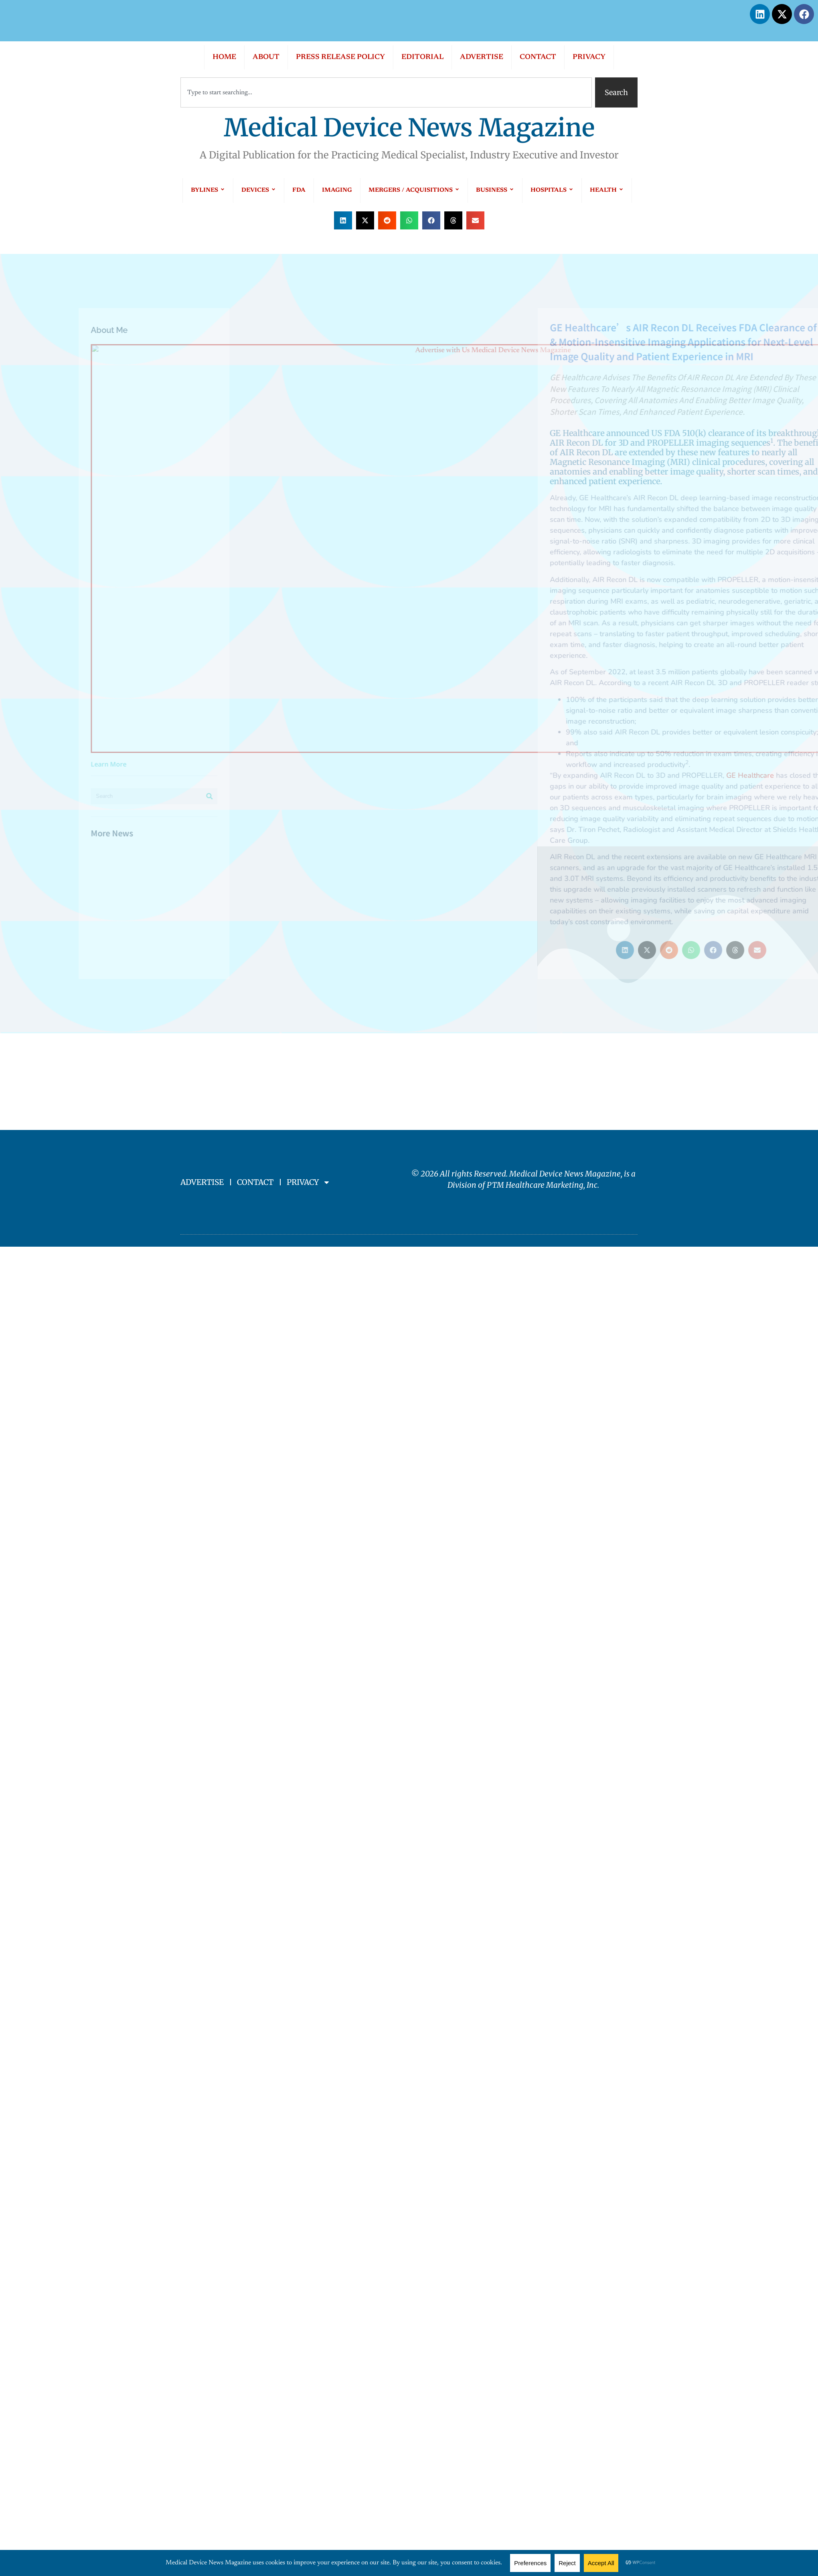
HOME (224, 57)
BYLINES (208, 190)
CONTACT (538, 57)
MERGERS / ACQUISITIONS (414, 190)
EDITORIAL (422, 57)
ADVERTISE (481, 57)
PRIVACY (589, 57)
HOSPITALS (551, 190)
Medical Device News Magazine (409, 127)
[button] (343, 220)
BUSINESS (495, 190)
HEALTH (607, 190)
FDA (299, 190)
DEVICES (258, 190)
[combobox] (386, 92)
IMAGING (337, 190)
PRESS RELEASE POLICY (340, 57)
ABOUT (266, 57)
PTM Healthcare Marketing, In (540, 1185)
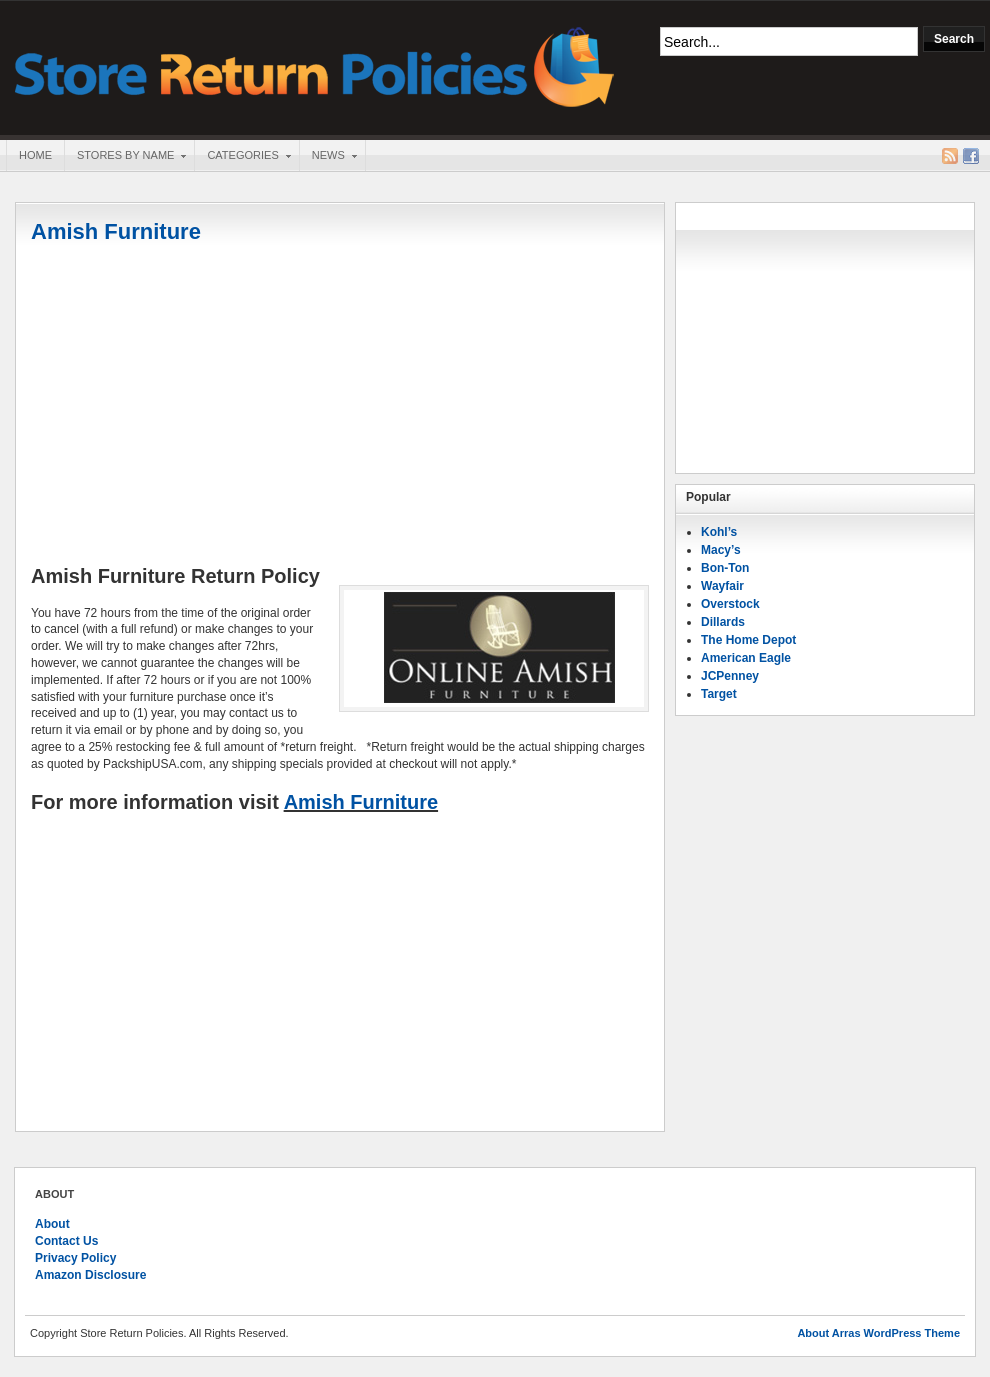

▶ Problem statement
When you copy the data, keep every line exact and drop the pictures.

▶ Output for this task
HOME (224, 57)
BYLINES (208, 190)
CONTACT (538, 57)
MERGERS / ACQUISITIONS (414, 190)
EDITORIAL (422, 57)
ADVERTISE (481, 57)
PRIVACY (589, 57)
HOSPITALS (551, 190)
Medical Device News Magazine (409, 127)
[button] (343, 220)
BUSINESS (495, 190)
HEALTH (607, 190)
FDA (299, 190)
DEVICES (258, 190)
[combobox] (386, 92)
IMAGING (337, 190)
PRESS RELEASE POLICY (340, 57)
ABOUT (266, 57)
PTM Healthcare Marketing, In (540, 1185)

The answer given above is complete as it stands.